Blair over the corn flakes
The Times tells us that at today’s ‘prayer breakfast’ in Washington Tony Blair said how d’you do to Obama and ‘spoke passionately of his own religious faith.’ Well I suppose people who go to something called a ‘prayer breakfast’ have to be prepared for that kind of thing, but really, can you think of anything more emetic first thing in the morning? Lolling about among the Froot Loops and pop tarts listening to Tony Blair speak passionately about his religious ‘faith’? Because I can’t. My idea of the right thing to do first thing in the morning is to drink coffee while scowling quietly and staring into space. I suppose one could get up early and get one’s coffee drinking and quiet scowling out of the way first – but even then, my idea of the right thing to do at that hour is to drink more coffee while reading in peace, it is decidedly not to go somewhere and see a lot of people and listen to a sentimental and credulous ex-prime minister talk nauseating eyewash about his ‘faith.’ Especially not if he does it with passion, godalmighty fetch me the sick bag.

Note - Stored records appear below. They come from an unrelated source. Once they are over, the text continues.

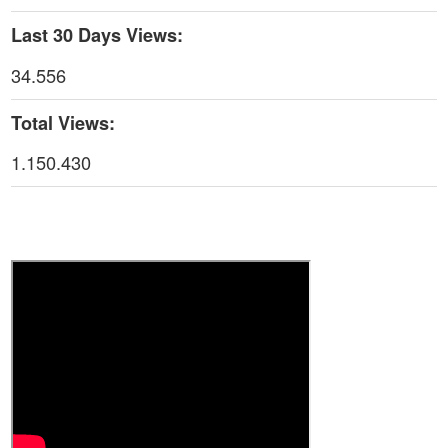
Thời sự thứ 6 Ngày 1-5-2026
26:01
Last 30 Days Views:
Thời sự thứ 4 Ngày 29-4-2026
25:52
34.556
Thời sự thứ 2 Ngày 27-4-2026
26:17
Total Views:
Thoi-su-thu-6-Ngay 24-04-2026
29:07
1.150.430
Thời sự thứ 4 Ngày 22-4.-2026
27:59
Thời sự thứ 2 Ngày 20-4-2026
31:53
Thời sự thứ 6 Ngày 17-4-2026
26:27
Thời sự thứ 6 Ngày 17-4-2026
25:13
Thời sự thứ 4 Ngày 15-4-2026
26:11
Thời sự thứ 2 Ngày 13-4-2026
34:40
Thời sự thứ 6 Ngày 10-4-2026
25:37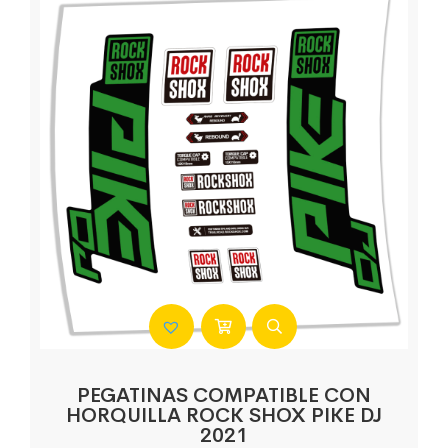
PEGATINAS COMPATIBLE CON
HORQUILLA ROCK SHOX PIKE DJ
2021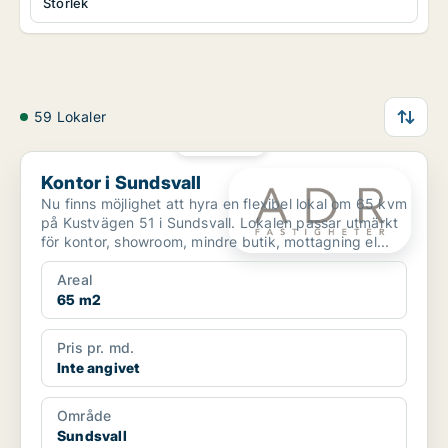
Storlek
59 Lokaler
PLATINA
Kontor i Sundsvall
Kontor i Sundsvall
Nu finns möjlighet att hyra en flexibel lokal om 65 kvm
på Kustvägen 51 i Sundsvall. Lokalen passar utmärkt
för kontor, showroom, mindre butik, mottagning el...
Areal
65 m2
Pris pr. md.
Inte angivet
Område
Sundsvall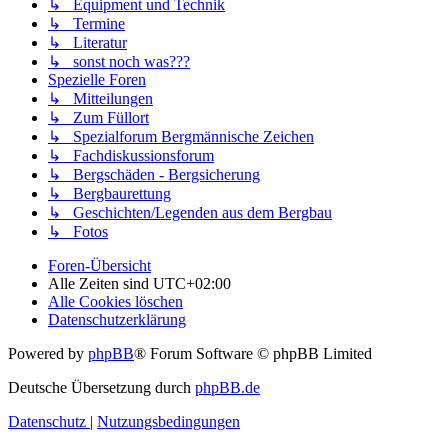
↳ Equipment und Technik
↳ Termine
↳ Literatur
↳ sonst noch was???
Spezielle Foren
↳ Mitteilungen
↳ Zum Füllort
↳ Spezialforum Bergmännische Zeichen
↳ Fachdiskussionsforum
↳ Bergschäden - Bergsicherung
↳ Bergbaurettung
↳ Geschichten/Legenden aus dem Bergbau
↳ Fotos
Foren-Übersicht
Alle Zeiten sind
UTC+02:00
Alle Cookies löschen
Datenschutzerklärung
Powered by
phpBB
® Forum Software © phpBB Limited
Deutsche Übersetzung durch
phpBB.de
Datenschutz
|
Nutzungsbedingungen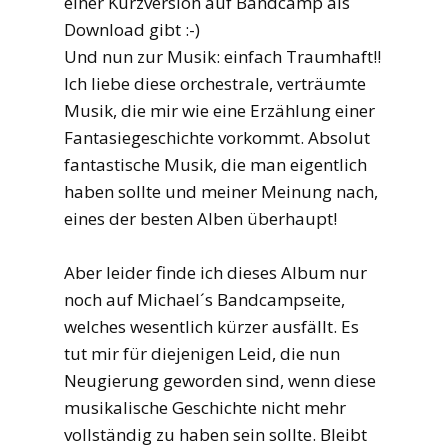
einer Kurzversion auf Bandcamp als
Download gibt :-)
Und nun zur Musik: einfach Traumhaft!!
Ich liebe diese orchestrale, verträumte
Musik, die mir wie eine Erzählung einer
Fantasiegeschichte vorkommt. Absolut
fantastische Musik, die man eigentlich
haben sollte und meiner Meinung nach,
eines der besten Alben überhaupt!
Aber leider finde ich dieses Album nur
noch auf Michael´s Bandcampseite,
welches wesentlich kürzer ausfällt. Es
tut mir für diejenigen Leid, die nun
Neugierung geworden sind, wenn diese
musikalische Geschichte nicht mehr
vollständig zu haben sein sollte. Bleibt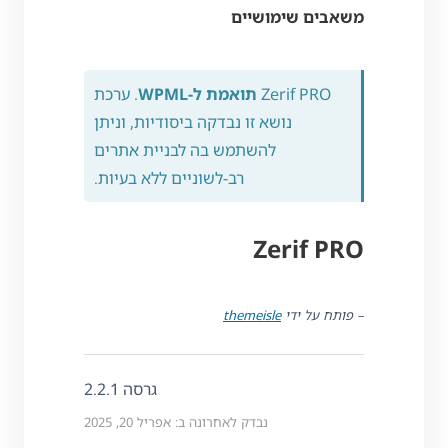
משאבים שימושיים
Zerif PRO
תואמת ל-WPML
. ערכת
נושא זו נבדקה ביסודיות, וניתן
להשתמש בה לבניית אתרים
רב-לשוניים ללא בעיות.
Zerif PRO
– פותח על ידי
themeisle
גרסה 2.2.1
נבדק לאחרונה ב: אפריל 20, 2025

Mr Blair…delivered an impassioned address to an audience of political and religious leaders, telling them of his “first spiritual awakening” when his father almost died when he was still a child…”‘I’m afraid my father doesn’t believe in God,’ I said. ‘That doesn’t matter,’ my teacher replied ‘God believes in him. He loves him without demanding or needing love in return.’ That is what inspires: the unconditional nature of God’s love. A promise perpetually kept. A covenant never broken. And in surrendering to God, we become instruments of that love.”

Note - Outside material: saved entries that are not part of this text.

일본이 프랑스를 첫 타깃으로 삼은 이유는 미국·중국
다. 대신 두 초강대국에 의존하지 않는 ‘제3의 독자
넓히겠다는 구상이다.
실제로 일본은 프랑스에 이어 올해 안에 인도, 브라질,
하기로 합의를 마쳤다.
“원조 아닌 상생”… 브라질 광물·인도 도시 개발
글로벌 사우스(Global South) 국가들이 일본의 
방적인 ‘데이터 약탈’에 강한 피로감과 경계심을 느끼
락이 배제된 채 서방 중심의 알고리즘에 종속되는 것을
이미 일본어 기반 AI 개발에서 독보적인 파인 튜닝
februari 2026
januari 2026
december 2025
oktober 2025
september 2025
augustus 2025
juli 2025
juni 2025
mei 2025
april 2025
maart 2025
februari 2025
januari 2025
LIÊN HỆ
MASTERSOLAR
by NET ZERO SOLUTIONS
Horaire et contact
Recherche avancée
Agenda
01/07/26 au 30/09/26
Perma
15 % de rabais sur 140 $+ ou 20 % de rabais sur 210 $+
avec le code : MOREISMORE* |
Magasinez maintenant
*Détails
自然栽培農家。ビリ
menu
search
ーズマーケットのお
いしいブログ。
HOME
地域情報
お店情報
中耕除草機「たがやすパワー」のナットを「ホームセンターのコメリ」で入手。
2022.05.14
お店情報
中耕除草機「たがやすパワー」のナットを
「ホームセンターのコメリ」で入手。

Oh, please. Of course ‘God’s love’ is ‘unconditional’; that’s because ‘God’ is imaginary so it is whatever anyone says it is because there is nothing to stop it being that because there is no real god to check such claims against. Blair’s teacher could just as well have replied ‘God believes in him and God hates him without demanding or needing hate in return.’ Or he could have said ‘God is a lobster and pickle sandwich.’ People say things about ‘God’; that doesn’t mean they’re true, and it’s a pretty ridiculous reason to get inspired – or at least it’s a ridiculous reason to stay inspired, and it’s a triply ridiculous reason to tell a bunch of adult politicians on the far side of the Atlantic about it, 45 years later. I can see how it would be very moving at the time, to a boy of 10, even if he didn’t believe it, because it was a compassionate and kind thing for his teacher to say. But then he should talk about his teacher, not about God. And at his age with his knowledge of the world he really shouldn’t talk crap about the unconditional nature of God’s love and a promise perpetually kept and a covenant never broken, because if God loves us all in that way then God has a funny way of showing it. Just ask some people in eastern Congo, or Zimbabwe, or Burma, or Darfur, or Gaza.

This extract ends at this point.